Il sindaco sottoscrive una lettera preparata da alcuni primi cittadini italiani e indirizzata all’Anci: rispettare le leggi, sempre e comunque

Il primo a disobbedire è stato il sindaco di Palermo, Leoluca Orlando, che ha sfidato il ministro Matteo Salvini e autorizzato i suoi uffici a non rispettare le nuove regole in materia di migranti e accoglienza contenuti nel decreto sicurezza. Alla fronda del “no” si sta però contrapponendo la pattuglia del “sì”, nella quale è entrato a fare parte il sindaco di Terni, Leonardo Latini, che insieme ad altri suoi colleghi sindaci di molti comuni piccoli medi e grandi, ha sottoscritto una lettera indirizzata al presidente dell’Anci, Antonio Decaro, sindaco di Bari.

Perché i primi cittadini bocciano il decreto sicurezza

I sindaci devono sempre e comunque rispettare le leggi, pena una grave delegittimazione delle Istituzioni che rappresentano”, si legge nel testo della lettera che fa riferimento alle recenti prese di posizione di alcuni sindaci rispetto all’applicazione del decreto sicurezza e alla stessa posizione dell’Associazione nazionale dei Comuni.

Il sindaco Latini, così come i suoi colleghi che hanno sottoscritto la lettera, ritiene infatti “che il decreto sicurezza contenga norme e principi giusti e condivisibili”. “La gestione dell’immigrazione in questi ultimi anni - si legge ancora nel testo della lettera -  ha aumentato il senso di insicurezza e il disagio sociale dei cittadini.

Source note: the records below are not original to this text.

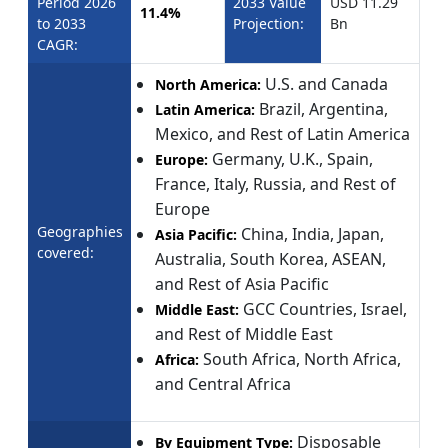
Period 2026
2033 Value
USD 11.29
11.4%
to 2033
Projection:
Bn
CAGR:
U.S. and Canada
North America:
Brazil, Argentina,
Latin America:
Mexico, and Rest of Latin America
Germany, U.K., Spain,
Europe:
France, Italy, Russia, and Rest of
Europe
Geographies
China, India, Japan,
Asia Pacific:
covered:
Australia, South Korea, ASEAN,
and Rest of Asia Pacific
GCC Countries, Israel,
Middle East:
and Rest of Middle East
South Africa, North Africa,
Africa:
and Central Africa
Disposable
By Equipment Type: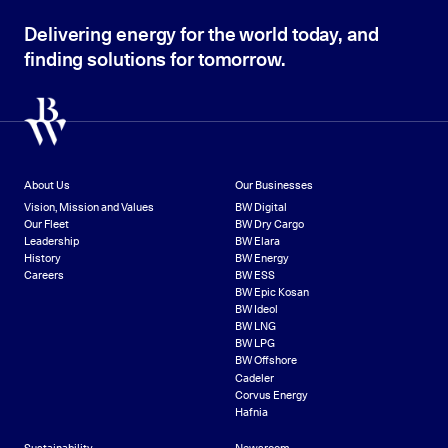
Delivering energy for the world today, and
finding solutions for tomorrow.
About Us
Our Businesses
Vision, Mission and Values
BW Digital
Our Fleet
BW Dry Cargo
Leadership
BW Elara
History
BW Energy
Careers
BW ESS
BW Epic Kosan
BW Ideol
BW LNG
BW LPG
BW Offshore
Cadeler
Corvus Energy
Hafnia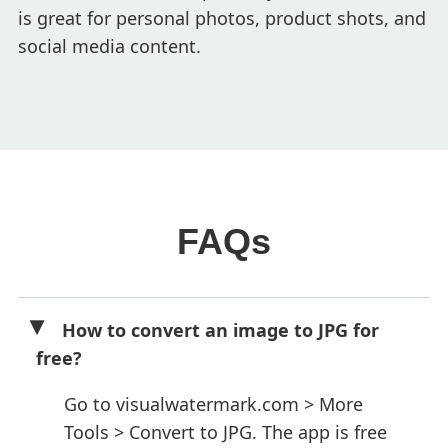
is great for personal photos, product shots, and
social media content.
FAQs
How to convert an image to JPG for
free?
Go to visualwatermark.com > More
Tools > Convert to JPG. The app is free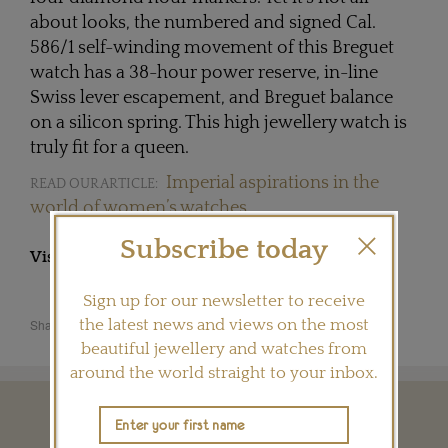
about looks, the numbered and signed Cal.
586/1 self-winding movement of this Breguet
watch has a 38-hour power reserve, in-line
Swiss lever escapement, and Breguet balance
on a silicon spring. This high jewellery watch is
truly fit for a queen.
Imperial aspirations in the
READ OUR ARTICLE:
world of women’s watches
Subscribe today
Visit
BREGUET.COM
Sign up for our newsletter to receive
Share this product
the latest news and views on the most
beautiful jewellery and watches from
around the world straight to your inbox.
YOU MAY ALSO LIKE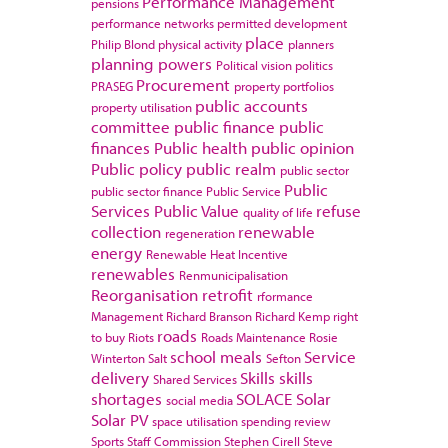
Performance Management
pensions
performance networks
permitted development
place
Philip Blond
physical activity
planners
planning powers
Political vision
politics
Procurement
PRASEG
property portfolios
public accounts
property utilisation
committee
public finance
public
finances
Public health
public opinion
Public policy
public realm
public sector
Public
public sector finance
Public Service
Services
Public Value
refuse
quality of life
collection
renewable
regeneration
energy
Renewable Heat Incentive
renewables
Renmunicipalisation
Reorganisation
retrofit
rformance
Management
Richard Branson
Richard Kemp
right
roads
to buy
Riots
Roads Maintenance
Rosie
school meals
Service
Winterton
Salt
Sefton
delivery
Skills
skills
Shared Services
shortages
SOLACE
Solar
social media
Solar PV
space utilisation
spending review
Sports
Staff Commission
Stephen Cirell
Steve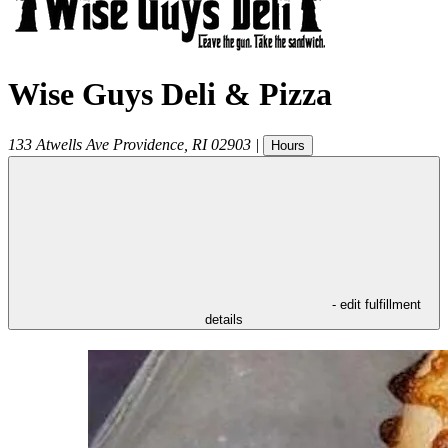
Wise Guys Deli & Pizza
133 Atwells Ave
Providence
,
RI
02903
|
Hours
- edit fulfillment
details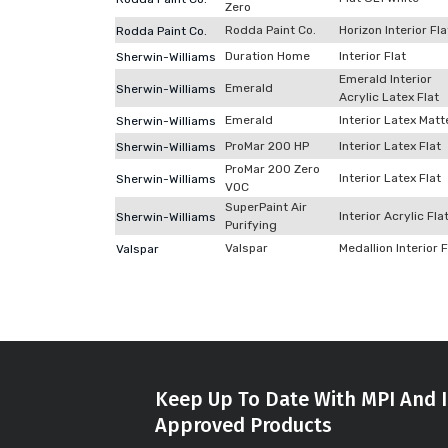
Zero
Rodda Paint Co.
Horizon Interior Fla
Rodda Paint Co.
Duration Home
Interior Flat
Sherwin-Williams
Emerald Interior
Emerald
Sherwin-Williams
Acrylic Latex Flat
Emerald
Interior Latex Matt
Sherwin-Williams
ProMar 200 HP
Interior Latex Flat
Sherwin-Williams
ProMar 200 Zero
Interior Latex Flat
Sherwin-Williams
VOC
SuperPaint Air
Interior Acrylic Fla
Sherwin-Williams
Purifying
Valspar
Medallion Interior F
Valspar
Keep Up To Date With MPI And I
Approved Products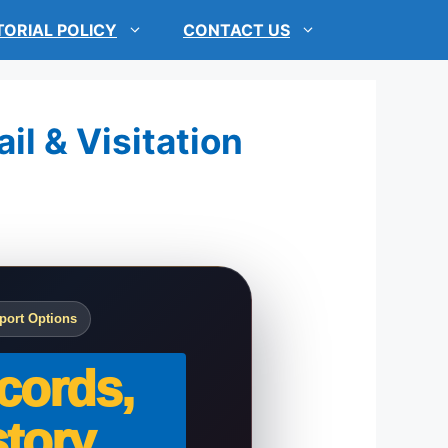
TORIAL POLICY
CONTACT US
il & Visitation
port Options
cords,
tory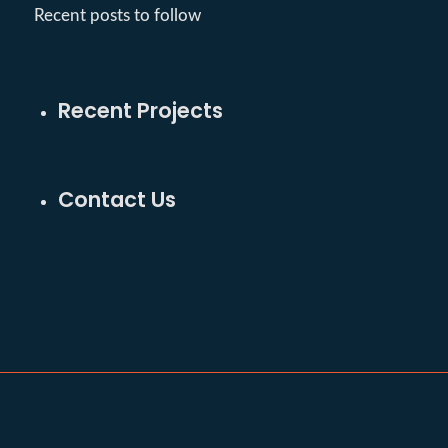
Recent posts to follow
Recent Projects
Contact Us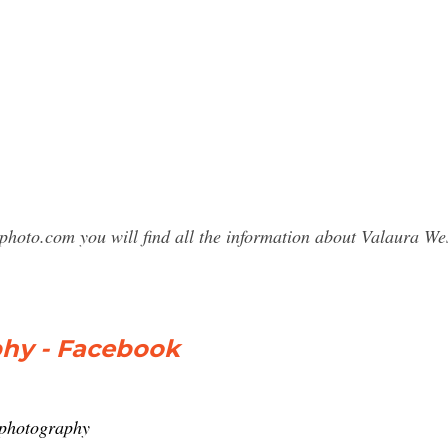
photo.com you will find all the information about Valaura 
hy - Facebook
wphotography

La cancellazione dei flussi programmati e l’equiparazione tout court tra rifugiati e migranti economici ha prodotto conseguenze che era doveroso contrastare agendo alla radice di quella equiparazione. Sulle città, sulle prefetture e sulle comunità locali, infatti, si sono scaricati i costi gestionali, sociali e di sicurezza derivanti dal fenomeno con scelte dissennate e illogiche”.

La lettera di Linh: decreto sicurezza insulto all’umanità

“Il decreto sicurezza del ministro Salvini chiude definitivamente questa stagione cambiando completamente l'approccio alla gestione del problema: in Italia d’ora in avanti si accoglie solo ed esclusivamente chi ha diritto e chi rispetta le regole, senza aprire le porte indiscriminatamente, così come avviene negli altri Paesi europei che peraltro ci hanno completamente lasciati soli nella gestione del fenomeno”. Secondo il sindaco Latini, occorre quindi evitare speculazioni politiche a danno dei cittadini.

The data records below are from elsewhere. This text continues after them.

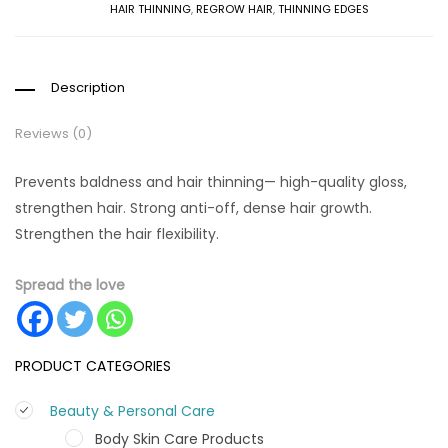
HAIR THINNING
,
REGROW HAIR
,
THINNING EDGES
Description
Reviews (0)
Prevents baldness and hair thinning— high-quality gloss,
strengthen hair. Strong anti-off, dense hair growth.
Strengthen the hair flexibility.
Spread the love
PRODUCT CATEGORIES
Beauty & Personal Care
Body Skin Care Products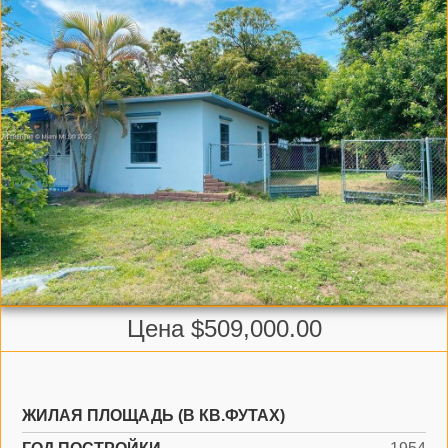
Цена $509,000.00
ЖИЛАЯ ПЛОЩАДЬ (В КВ.ФУТАХ)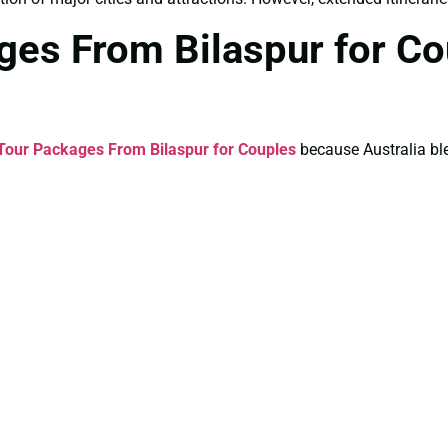
ages From Bilaspur for C
 Tour Packages From Bilaspur for Couples
because Australia bl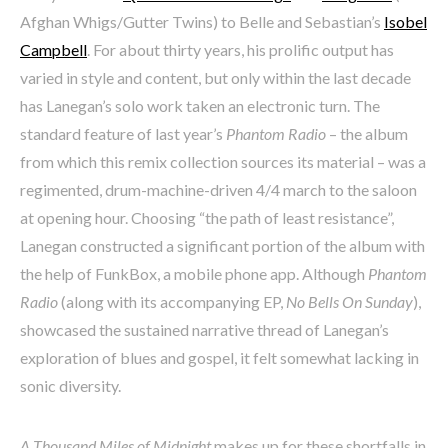
Afghan Whigs/Gutter Twins) to Belle and Sebastian’s
Isobel
Campbell
. For about thirty years, his prolific output has
varied in style and content, but only within the last decade
has Lanegan’s solo work taken an electronic turn. The
standard feature of last year’s
Phantom Radio
– the album
from which this remix collection sources its material – was a
regimented, drum-machine-driven 4/4 march to the saloon
at opening hour. Choosing “the path of least resistance”,
Lanegan constructed a significant portion of the album with
the help of FunkBox, a mobile phone app. Although
Phantom
Radio
(along with its accompanying EP,
No Bells On Sunday
),
showcased the sustained narrative thread of Lanegan’s
exploration of blues and gospel, it felt somewhat lacking in
sonic diversity.
A Thousand Miles of Midnight
makes up for these shortfalls in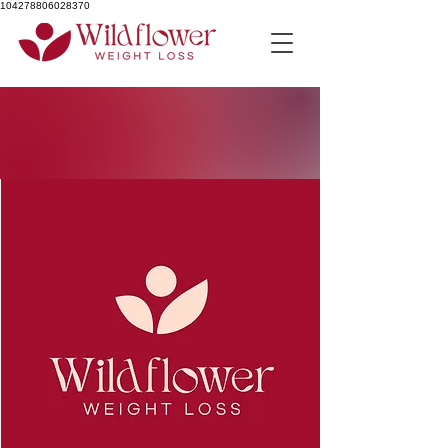
104278806028370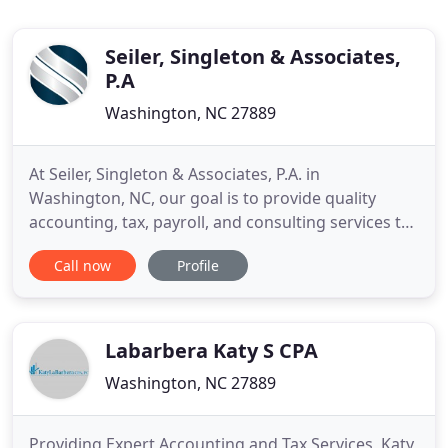
Seiler, Singleton & Associates,
P.A
Washington, NC 27889
At Seiler, Singleton & Associates, P.A. in
Washington, NC, our goal is to provide quality
accounting, tax, payroll, and consulting services to
our clients. Our experienced team of Certified
Call now
Profile
Public Accountants serves as a trusted resource in
tax management and accounting while also
providing experienced guidance in business
consulting and financial planning
Labarbera Katy S CPA
Washington, NC 27889
Providing Expert Accounting and Tax Services, Katy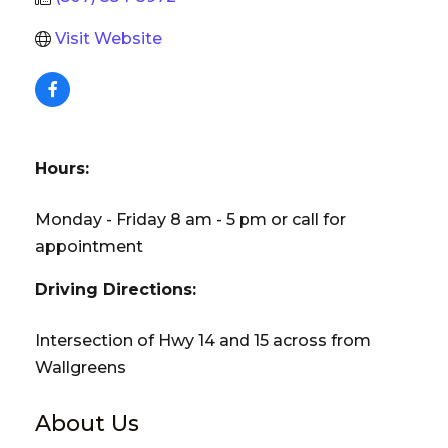
Visit Website
Hours:
Monday - Friday 8 am - 5 pm or call for
appointment
Driving Directions:
Intersection of Hwy 14 and 15 across from
Wallgreens
About Us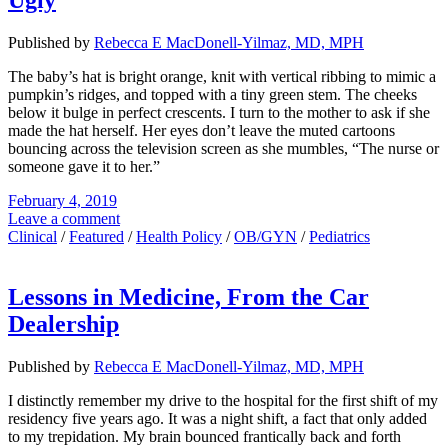
Ugly
Published by
Rebecca E MacDonell-Yilmaz, MD, MPH
The baby’s hat is bright orange, knit with vertical ribbing to mimic a
pumpkin’s ridges, and topped with a tiny green stem. The cheeks
below it bulge in perfect crescents. I turn to the mother to ask if she
made the hat herself. Her eyes don’t leave the muted cartoons
bouncing across the television screen as she mumbles, “The nurse or
someone gave it to her.”
February 4, 2019
Leave a comment
Clinical
/
Featured
/
Health Policy
/
OB/GYN
/
Pediatrics
Lessons in Medicine, From the Car
Dealership
Published by
Rebecca E MacDonell-Yilmaz, MD, MPH
I distinctly remember my drive to the hospital for the first shift of my
residency five years ago. It was a night shift, a fact that only added
to my trepidation. My brain bounced frantically back and forth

“Chiediamo pertanto a te, caro presidente - conclude l’appello indirizzato al presidente dell’Anci - di farti garante affinché l’associazione su queste ed altre questioni cruciali non venga usata strumentalmente per sostenere le posizioni politiche di una parte del Paese. Certi del tuo impegno in tal senso ti invitiamo a convocare i massimi organismi dell’associazione per avviare un confronto sul tema del decreto sicurezza che elimini alla radice il rischio di una grave lesione dei principi che stanno alla base dell’azione dell’Anci. Un’associazione che sia della sua costituzione ha inteso perseguire gli interessi generali fissati dall'assemblea dei soci e dagli altri organismi associativi e non interessi politici di parte”.